EDIT2: Here is the QX9650@2.5GHz DDR2-800 run at 1280x1024
Resolution: 1280×1024
Score = 176 FPS
Score = 176 FPS
Score = 171 FPS
Average score = 174 FPS
The attachment has been updated with that run as well.
BTW -- QWET uses all 4 cores.
1600 x 1200 or not, even the 1920 x 1200 scores are beating Phenom to pulp, even when Phenom is at 1024 x 768. I think we pretty much have a conclusion.
Not done yet...
http://forum.xcpus.com/gallery/d/7437-2/DESKTOP.JPG
(View to see the taskbar menu slide ups for installed software)

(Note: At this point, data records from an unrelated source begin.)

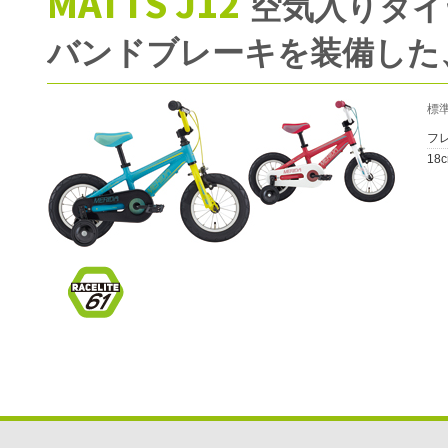
MATTS J12
空気入りタイ
バンドブレーキを装備した
標
フ
18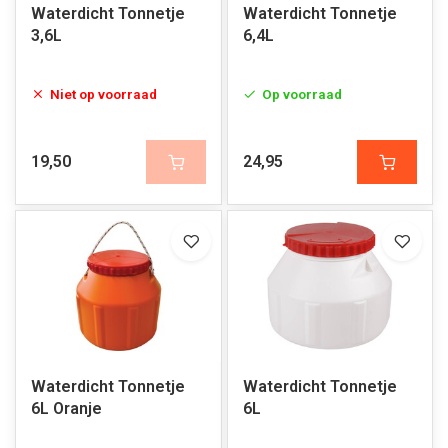
Waterdicht Tonnetje
Waterdicht Tonnetje
3,6L
6,4L
Niet op voorraad
Op voorraad
19,50
24,95
Waterdicht Tonnetje
Waterdicht Tonnetje
6L Oranje
6L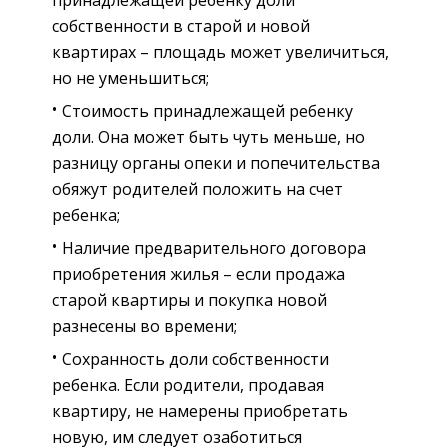
принадлежащей ребенку доли
собственности в старой и новой
квартирах – площадь может увеличиться,
но не уменьшиться;
Стоимость принадлежащей ребенку
доли. Она может быть чуть меньше, но
разницу органы опеки и попечительства
обяжут родителей положить на счет
ребенка;
Наличие предварительного договора
приобретения жилья – если продажа
старой квартиры и покупка новой
разнесены во времени;
Сохранность доли собственности
ребенка. Если родители, продавая
квартиру, не намерены приобретать
новую, им следует озаботиться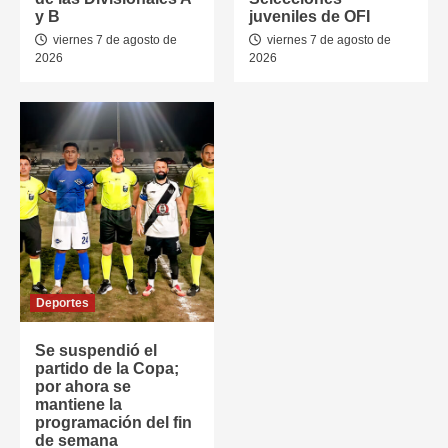
y B
juveniles de OFI
viernes 7 de agosto de
viernes 7 de agosto de
2026
2026
Deportes
Se suspendió el
partido de la Copa;
por ahora se
mantiene la
programación del fin
de semana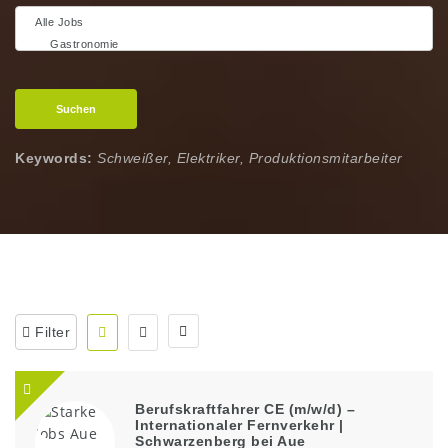
Suchen
Keywords:
Schweißer, Elektriker, Produktionsmitarbeiter
Filter
Berufskraftfahrer CE (m/w/d) –
Internationaler Fernverkehr |
Schwarzenberg bei Aue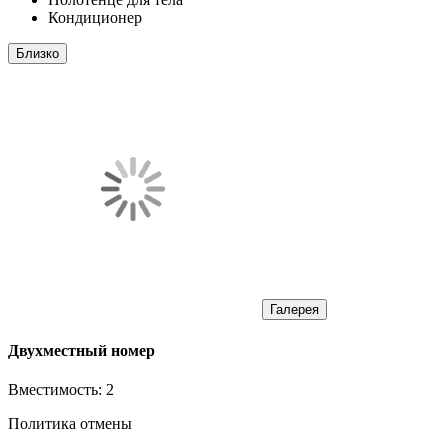
Кондиционер
Близко
Галерея
Двухместный номер
Вместимость:
2
Политика отмены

This is what is currently installed... the Phenom has exactly, program for program, the exact installation. So there is still a lot of comparing to be done :)
EDIT: I am gonna stick on QWET for a moment, running again on the QX9650 at 200 Mhz (800 Mhz FSB) speed, @ 2.5 Ghz ....
Well, color me purple, check this out.... QWET at 200 Mhz system clock, 800 MHz FSB..... (all the above runs were done at 333 Mhz or 1333 MHz FSB) EDIT: NOTE -- memory divider was not changed, this run is at DDR2-400 Mhz :) .... my bad.
Resolution: 1024×768
Score = 147 FPS
Score = 140 FPS
Score = 147 FPS
Average score = 144 FPS
Resolution: 1280×1024
Score = 144 FPS
Score = 141 FPS
Score = 139 FPS
Average score = 141 FPS
Resolution: 1920×1200 (HD WideScreen)
Score = 137 FPS
Score = 140 FPS
Score = 142 FPS
Average score = 139 FPS
Let's see what we get when we go to 1600 MHz FSB.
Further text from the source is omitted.